If it is "feasible", would that also mean that you could do the same for Windows applications?
It's certainly possible to create an application that's just a Cocoa window with a web view inside it, sure. Whether that can meaningfully be called a "Cocoa app" is debatable. Obviously things like the app menu would require some Cocoa glue code, so yes, there are limits to how much you could do in just HTML and JS.
You'd also have to think carefully about how you would handle localization (duplicating the entire HTML and JS source for each language isn't going to be desirable), and there are lots of interface constructs that would be much harder to create than they would be using Cocoa, and/or wouldn't feel native to someone used to the OS X look and feel. And you'll be giving up some performance by using an interpreted language, which may or may not matter for your application.
There are applications for OS X that are built that way, and they generally feel like bad ports; if your goal is to make something that feels like a real Mac application, it's probably not a good way to go.
iPhone OS has fantastic facilities for making web apps act as first class citizens on the device. You can have your web apps icon added to the springboard just like a Cocoa App, you can store data locally and lots of other really neat stuff... Check out these examples or the ADC documentation.
Sure. PandoraBoy is exactly this. It's a thin wrapper around an existing flash app with Javascript bridges. I've worked on other UIs that are programatically controlled WebViews using direct DOM manipulation to get very nice effects (without ever giving the feel of "a web app"). You can use the ObjC/Javascript bridge to let Javascript call ObjC, and WebKit makes it straightforward to run Javascript from ObjC.
Related, but in the opposite direction, there's Cappuccino, which is a Cocoa-like framework in Javascript.
I'm not clear what you mean by "do the same for Windows applications."
Titanium could help you a lot, it is basically a Cocoa window with WebView (the thing you are looking for), but (the good part) with JavaScript bindings to native stuff like access to filesystem, Menubar, Dock icon (ie. badge), sound, etc. Plus it will run on Mac, Linux, Windows, iPhone and Android!

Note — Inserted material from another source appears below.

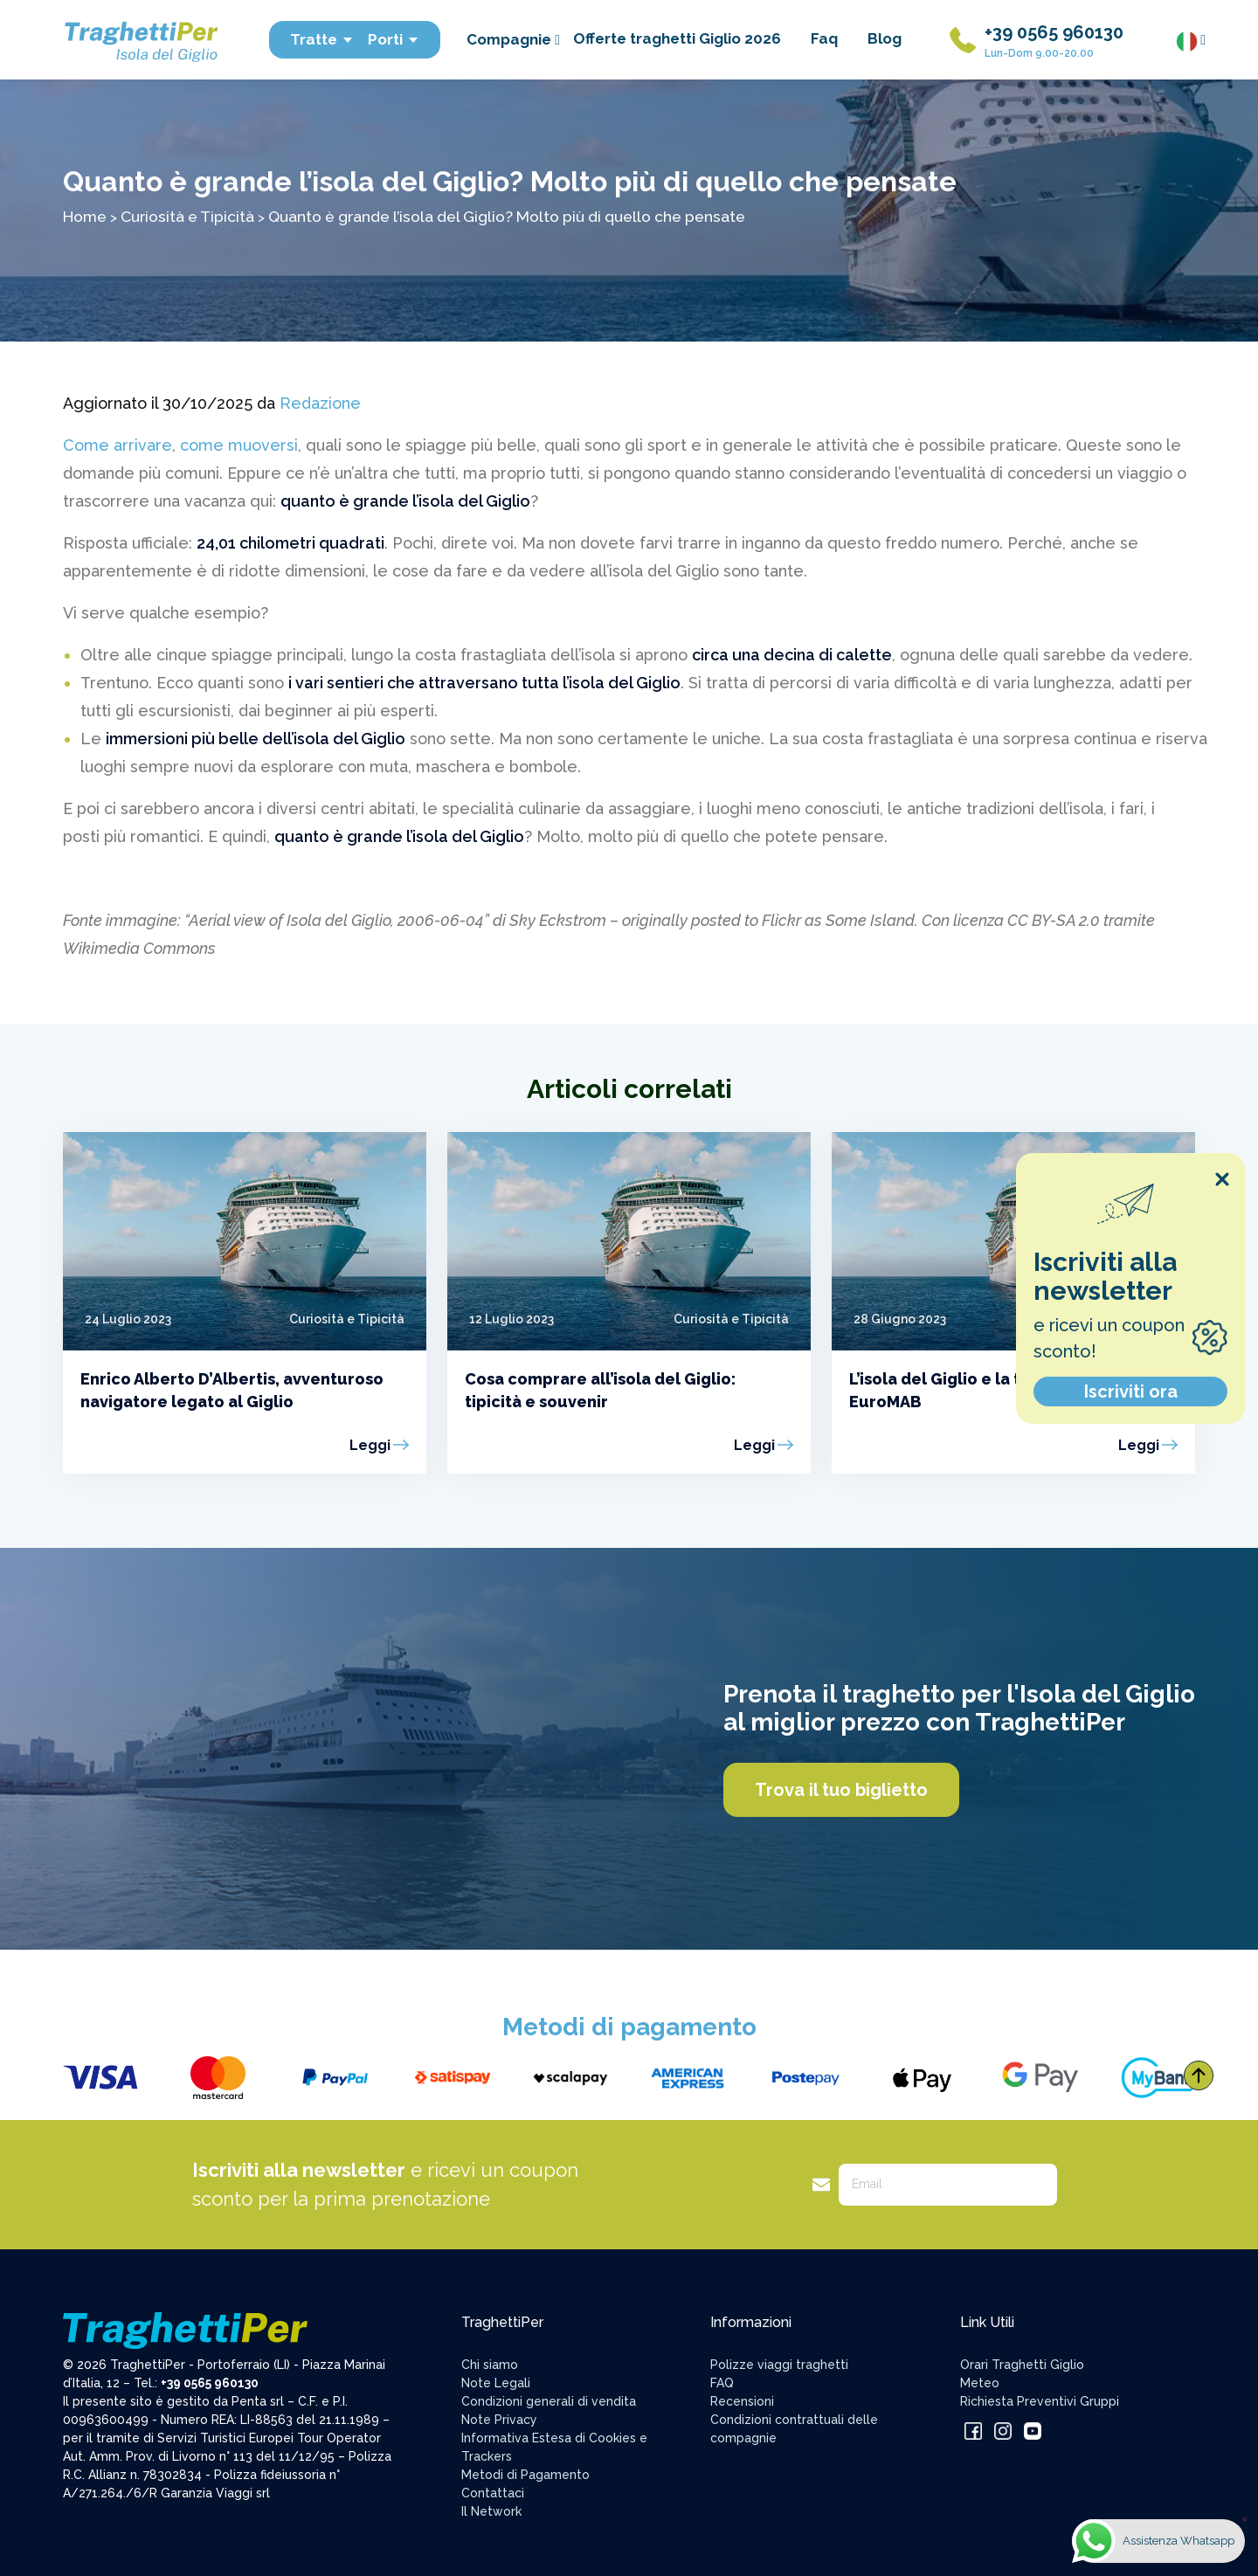 The width and height of the screenshot is (1258, 2576). I want to click on +39 0565 960130, so click(1054, 32).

Yes, there are quite a few apps that do it. I think they usually store the html files and use jquery to fetch the updated data. It mainly just gives the user a marginally faster experience, since you are only retrieving data and not the bulk of the HTML.

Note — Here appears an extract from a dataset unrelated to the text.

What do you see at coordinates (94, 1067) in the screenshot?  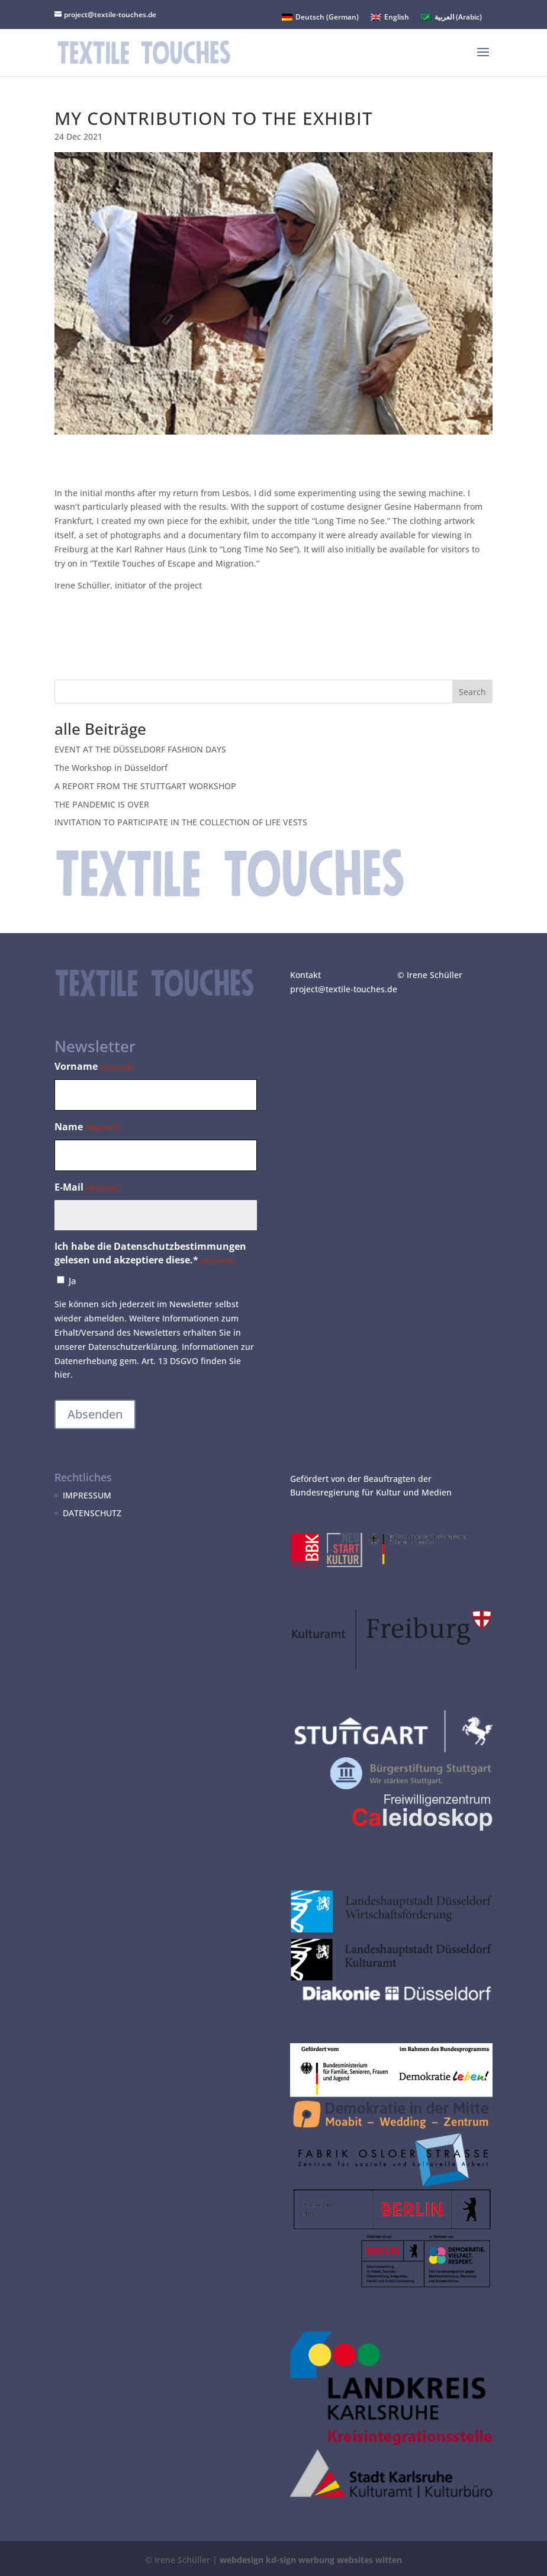 I see `Vorname` at bounding box center [94, 1067].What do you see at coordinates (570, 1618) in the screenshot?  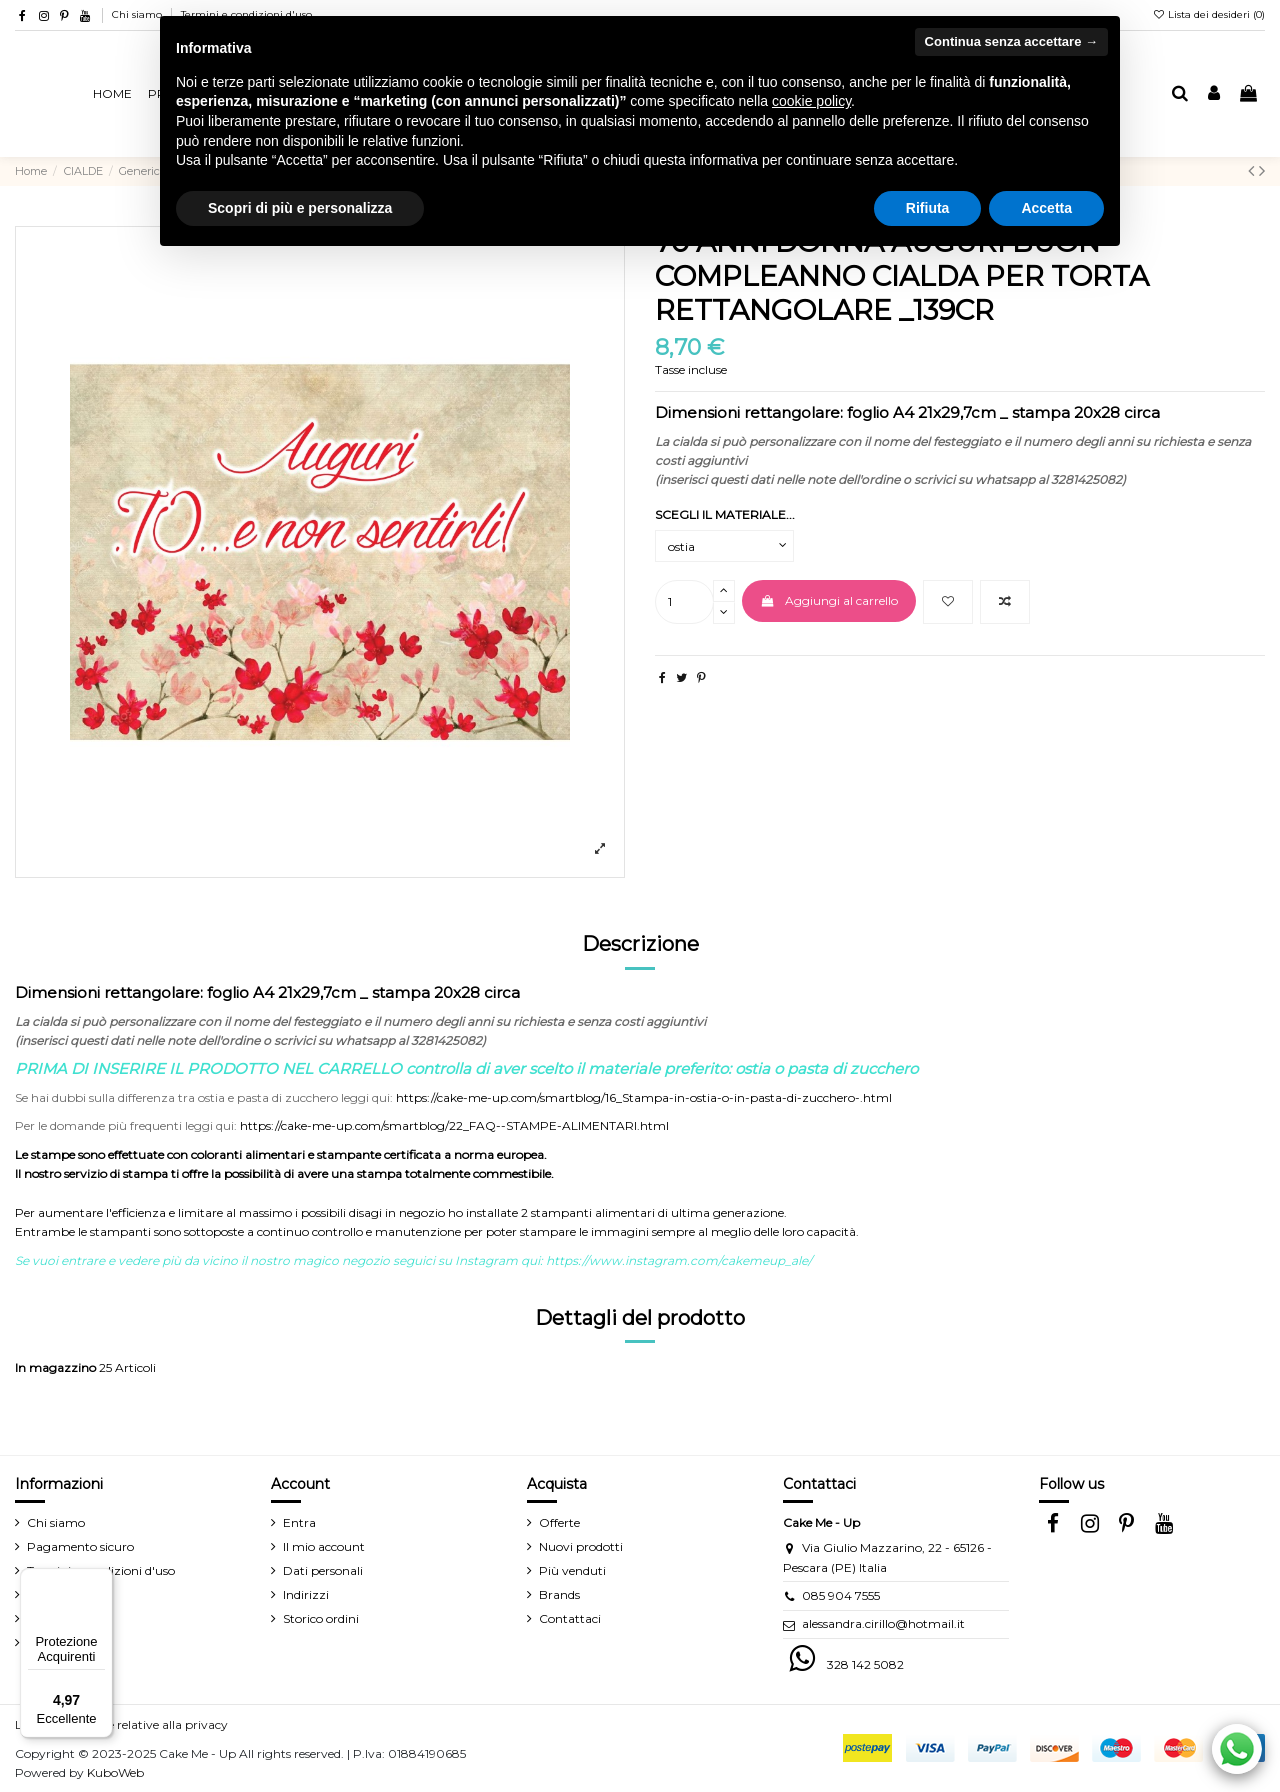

The limitations are mostly due to the fact you don't have access to all of the iPhone controls and libraries. MapKit, Mail etc.
Of course it's possible. There would be pretty big limitations. Such an app couldn't do anything that a Web page couldn't do. So, for example, using the standard systemwide document-handling support would be out unless you wrote supporting Cocoa code.
Not quite what you were asking but...
mProjector is an OS wrapper for Flash. It's like an extended version of a Flash projector with a system API giving you access to Mac/Win OS features.
This will give you the abiliy to use web skills to build a cross platform desktop app. It's cheaper and better than the other main option, Zinc.
You can write Cocoa apps with HTML in 2 ways.
Electron
Electron is a framework that turns html, css, js into a cocoa app.
WKWebview
WKWebView is a web browser used in Safari Web Browser.
If you chose WKWebView, make sure you put your html app in a webpage because people can go into the app resources
Titanium bills itself as open source software, but developers are required to register an account and maintain an internet connection to proprietary server software in order to make use of the platform.